Adversarial machine learning: Combating data poisoning


SOURCE: ITBUSINESSEDGE.COM
SEP 21, 2021

The fields of machine learning (ML) and artificial intelligence (AI) have seen rapid developments in recent years. ML, a branch of AI and computer science, is the process through which computers can be programmed or trained to identify patterns in data or information to make better accurate predictions over time.

Machine learning is a backbone technology of AI that is being used in simple yet valuable applications such as email spam filters and malware detection, as well as in more complex technologies including speech recognition, facial recognition, self-driving cars, and robotics.

Adversarial Machine Learning

Along with many potential benefits, machine learning comes with vulnerability to manipulation. ‘Adversarial machine learning’ is the term used by cybersecurity researchers for malicious activities by attackers or ‘adversaries’ inputting deceptive data to trick machine learning systems to make errors.

For example, a few small stickers placed on the ground at an intersection can trick a self-driving car into taking the route of the opposite lane of traffic. It is also easier to deceive a computer vision system of a self-driving car into wrongly taking a stop sign as a speed limit sign if you place a few pieces of tape on the stop sign board.

Today, as machine learning models are widely adopted in domains like business, transportation, and national security, cyber criminals could deploy adversarial machine learning attacks for nefarious means — from financial fraud to launching drone strikes on unintentional targets.

Below, a brief overview of adversarial machine learning has been laid out for policymakers, entrepreneurs, and other participants in the development of machine learning systems to help them ward off manipulation and corruption of these systems.

Types of Adversarial Machine Learning

Machine learning models are designed to recognize patterns in data with the help of ‘training data’ algorithms also known as ‘classifiers’ provided by humans. Through repeated exposure to classifiers, these machine learning models can be taught how to respond to different data inputs.

Eventually, these models are expected to make increasingly accurate predictions. The feeding of increased volume of data into a machine learning system enhances the accuracy of its predictions, at least in theory; the machine learning process, owing to its complexities, can be unpredictable in nature.

Adversaries can devise and wage a variety of attacks, either during the training phase of the ML model or after the completion of the training phase to disrupt a machine learning model.

Data Poisoning Attack

In the case of data poisoning attacks, an adversary provides misleading data to a classifier, and this leads the machine learning model to make inaccurate decisions in the future. Data poisoning attacks require that an adversary has a degree of control over classifiers.
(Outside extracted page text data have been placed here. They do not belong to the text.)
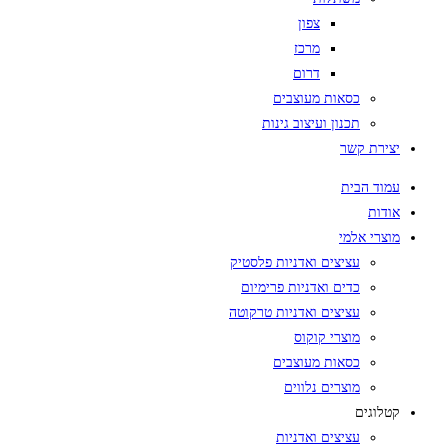
צפון
מרכז
דרום
כסאות מעוצבים
תכנון ועיצוב גינות
יצירת קשר
עמוד הבית
אודות
מוצרי אלמי
עציצים ואדניות פלסטיק
כדים ואדניות פרימיום
עציצים ואדניות טרקוטה
מוצרי קוקוס
כסאות מעוצבים
מוצרים נלווים
קטלוגים
עציצים ואדניות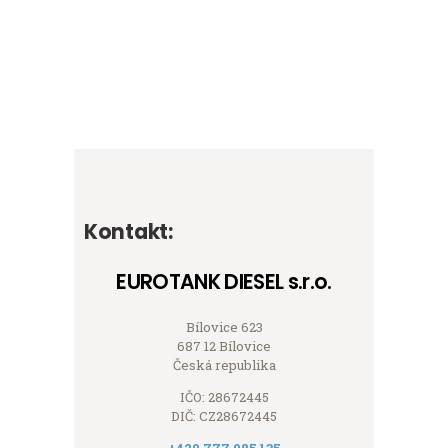
Kontakt:
EUROTANK DIESEL s.r.o.
Bílovice 623
687 12 Bílovice
Česká republika
IČO: 28672445
DIČ: CZ28672445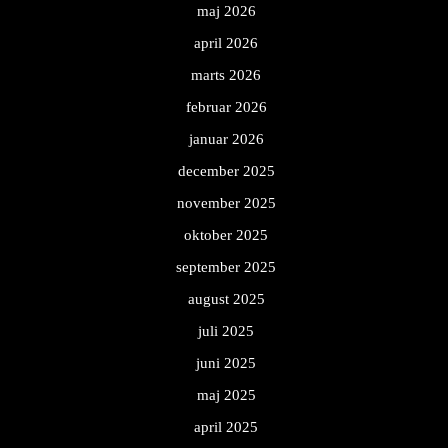
maj 2026
april 2026
marts 2026
februar 2026
januar 2026
december 2025
november 2025
oktober 2025
september 2025
august 2025
juli 2025
juni 2025
maj 2025
april 2025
At the human perception levels, the poisoned data can be very hard to detect and it is even harder to recognize what sorts of inputs will trigger reckless behaviour in a ML model. The complexities involved in detecting the input of malicious data into the ML model is described in a 2018 presentation conducted by Doug Tygar, Professor of Computer Science and Information Management at UC Berkeley.

Instance of a Data Poisoning Attack

In 2016, a Twitter chat bot named ‘Tay’ was launched by Microsoft. It had been programmed to learn to engage in friendly conversation in a casual and playful manner through repeated interactions with other users.

Detecting that the chat bot lacks a sufficient filter, cyber criminals began to feed offensive tweets into Tay’s machine learning algorithm. Thus, Tay’s tweets turned more offensive when it began to engage with more users.

Consequently, Microsoft was forced to shut down Tay 16 hours after its launch.

Evasion Attacks on ML Models

Adversaries look out for a machine learning model after the training phase to launch a successful evasion attack. As the developers or adversaries don’t know what malicious data input will tamper a ML model, evasion attacks often depend on the chances of trials and errors.

For example, if a machine learning model has been designed to filter out spam emails, an attacker might craft different emails with different content to see which one can bypass the filter. That is, to move the email from being recognized as ‘spam’ to ‘not spam’.

Adversaries can wage evasion attacks to damage the integrity of a ML model by making it produce incorrect output or produce a specific output intended by the adversary.

Other evasion attacks can aim at the confidentiality of an AI-based model as Professor Dawn Song has demonstrated in 2018 that she could extract social security numbers from a language processing ML model.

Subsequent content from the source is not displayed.